Middle East

Emir says Kuwaitis foil bid to sow sectarian divisions after bombing

The emir of Kuwait said on Thursday his country had thwarted attempts to sow sectarian divisions after last month's suicide bombing but warned that the world needs to do more to confront the "satanic" behaviour of Islamist militants.
 
An Islamic State suicide bomber blew himself up inside a Shi’ite mosque in the Western-allied Gulf Arab state on June 26, killing 27 people in the worst militant attack in a decade.
 
Kuwaiti officials say the bombing appeared aimed at stoking sectarian hatred between Sunni and Shi'ite Muslims in the country. Three Saudi brothers who helped the bomber, who entered the country from Saudi Arabia hours before the attack, have been arrested, Kuwaiti and Saudi authorities said on Tuesday.
 
“You have foiled the desperate attempt and satanic attitudes of the plotters and perpetrators of this condemned crime to inflame divisions and stir sectarian tensions and divide the unity of the Kuwaiti society,” Sheikh Sabah al-Ahmed al-Sabah told Kuwaitis in a Ramadan message aired on state television.
 
“The international community should exert all their effort to avert and take legal action to dry up [terrorism] from its waters so countries and nations live in peace and security."
 
Up to 30 percent of Kuwait's 1.4 million citizens are Shi'ite Muslims, who have enjoyed relatively good relations with the country's majority Sunnis.
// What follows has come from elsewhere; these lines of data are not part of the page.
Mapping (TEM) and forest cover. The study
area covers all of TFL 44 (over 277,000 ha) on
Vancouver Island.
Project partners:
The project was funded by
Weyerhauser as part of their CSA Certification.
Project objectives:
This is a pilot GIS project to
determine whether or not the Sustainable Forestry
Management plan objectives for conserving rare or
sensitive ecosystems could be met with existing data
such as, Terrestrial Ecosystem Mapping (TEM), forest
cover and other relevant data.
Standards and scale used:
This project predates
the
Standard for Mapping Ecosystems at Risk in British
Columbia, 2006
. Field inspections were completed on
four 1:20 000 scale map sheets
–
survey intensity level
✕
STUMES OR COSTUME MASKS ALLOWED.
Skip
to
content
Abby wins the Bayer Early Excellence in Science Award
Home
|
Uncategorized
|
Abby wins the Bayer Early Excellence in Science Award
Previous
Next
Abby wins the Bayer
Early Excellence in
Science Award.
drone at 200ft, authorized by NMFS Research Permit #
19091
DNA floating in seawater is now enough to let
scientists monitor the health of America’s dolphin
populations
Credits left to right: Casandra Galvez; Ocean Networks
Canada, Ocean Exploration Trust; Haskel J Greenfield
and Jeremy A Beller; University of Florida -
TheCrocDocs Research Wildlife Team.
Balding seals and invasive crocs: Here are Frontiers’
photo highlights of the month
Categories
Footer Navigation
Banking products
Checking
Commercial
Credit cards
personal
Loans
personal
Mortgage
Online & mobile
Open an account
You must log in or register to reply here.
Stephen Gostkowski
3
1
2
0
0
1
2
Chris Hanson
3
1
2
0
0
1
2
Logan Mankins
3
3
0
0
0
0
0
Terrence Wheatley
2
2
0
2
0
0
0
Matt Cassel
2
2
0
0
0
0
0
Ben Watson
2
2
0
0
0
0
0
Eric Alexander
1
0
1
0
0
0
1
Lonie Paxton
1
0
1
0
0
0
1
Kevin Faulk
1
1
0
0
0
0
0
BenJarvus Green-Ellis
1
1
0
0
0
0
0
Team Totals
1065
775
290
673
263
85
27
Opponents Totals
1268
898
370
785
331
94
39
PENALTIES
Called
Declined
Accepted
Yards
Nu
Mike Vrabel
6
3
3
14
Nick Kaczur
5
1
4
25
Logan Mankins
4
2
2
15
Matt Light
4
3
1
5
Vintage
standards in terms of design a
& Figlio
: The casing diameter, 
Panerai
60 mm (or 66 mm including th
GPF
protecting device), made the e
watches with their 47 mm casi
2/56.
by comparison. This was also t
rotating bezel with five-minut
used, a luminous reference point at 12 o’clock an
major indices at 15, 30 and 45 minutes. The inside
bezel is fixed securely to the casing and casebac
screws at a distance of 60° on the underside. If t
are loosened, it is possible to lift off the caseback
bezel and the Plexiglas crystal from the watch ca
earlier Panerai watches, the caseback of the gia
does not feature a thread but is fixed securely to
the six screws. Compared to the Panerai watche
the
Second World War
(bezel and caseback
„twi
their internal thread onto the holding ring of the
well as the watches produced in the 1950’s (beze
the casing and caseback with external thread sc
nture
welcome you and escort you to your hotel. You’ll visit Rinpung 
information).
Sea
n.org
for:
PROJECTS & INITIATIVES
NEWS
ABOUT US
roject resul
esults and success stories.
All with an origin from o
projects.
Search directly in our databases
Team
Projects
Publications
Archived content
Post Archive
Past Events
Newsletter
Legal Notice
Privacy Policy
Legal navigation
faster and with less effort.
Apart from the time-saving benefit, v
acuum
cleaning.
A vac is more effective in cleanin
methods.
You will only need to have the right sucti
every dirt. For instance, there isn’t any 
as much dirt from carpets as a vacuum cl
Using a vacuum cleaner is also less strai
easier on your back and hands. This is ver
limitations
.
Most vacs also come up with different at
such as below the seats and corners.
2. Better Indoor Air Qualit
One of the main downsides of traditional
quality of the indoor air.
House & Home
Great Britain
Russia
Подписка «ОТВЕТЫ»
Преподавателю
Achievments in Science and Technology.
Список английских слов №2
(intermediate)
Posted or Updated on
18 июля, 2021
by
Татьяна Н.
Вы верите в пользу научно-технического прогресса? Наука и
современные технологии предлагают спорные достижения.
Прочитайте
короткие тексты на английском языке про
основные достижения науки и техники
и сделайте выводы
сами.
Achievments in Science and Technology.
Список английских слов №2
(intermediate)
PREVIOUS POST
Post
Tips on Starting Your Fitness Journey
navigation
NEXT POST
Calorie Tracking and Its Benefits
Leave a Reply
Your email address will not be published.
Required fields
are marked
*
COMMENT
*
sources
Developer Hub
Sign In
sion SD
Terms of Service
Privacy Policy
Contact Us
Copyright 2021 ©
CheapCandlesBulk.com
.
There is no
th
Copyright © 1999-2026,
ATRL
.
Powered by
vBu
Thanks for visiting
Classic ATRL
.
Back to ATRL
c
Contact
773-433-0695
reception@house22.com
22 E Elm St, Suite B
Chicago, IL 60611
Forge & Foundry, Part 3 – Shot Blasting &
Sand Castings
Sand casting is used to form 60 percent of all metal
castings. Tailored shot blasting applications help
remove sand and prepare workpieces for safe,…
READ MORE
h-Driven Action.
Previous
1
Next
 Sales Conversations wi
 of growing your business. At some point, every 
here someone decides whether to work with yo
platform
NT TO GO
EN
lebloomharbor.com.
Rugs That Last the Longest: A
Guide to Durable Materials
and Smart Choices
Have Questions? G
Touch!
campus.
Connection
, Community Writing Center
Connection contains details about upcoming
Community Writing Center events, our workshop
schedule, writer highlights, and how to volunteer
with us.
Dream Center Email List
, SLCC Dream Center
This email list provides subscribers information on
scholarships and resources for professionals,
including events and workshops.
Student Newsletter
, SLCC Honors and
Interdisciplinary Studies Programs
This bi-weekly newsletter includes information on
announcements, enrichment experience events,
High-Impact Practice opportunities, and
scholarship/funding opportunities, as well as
The Gulf Arab state however sits on a fault line and shares its borders with Iraq and Saudi Arabia in a region that has been swept with sectarianism.
 
Islamic State, whose Sunni jihadist forces have seized large tracts of eastern Syria and northern Iraq, views Shi’ites as heretics and wants to expel them from the Arabian Peninsula, including Kuwait.
 
“We believe that Kuwait is for all its citizens and not for one party or sect," Sheikh Sabah said. "All live on its earth and ally themselves to its identity.
 
"We need to remember that our country has stable democratic roots that are inherited by the Kuwaiti people. Everybody has the right of speech and we are proud of our legislation that we agreed on. It’s our pride,” he added.
 
The bombing was the most lethal in any of the six hereditary-ruled Gulf Arab states since a campaign of al Qaeda bombings was stamped out in Saudi Arabia a decade ago.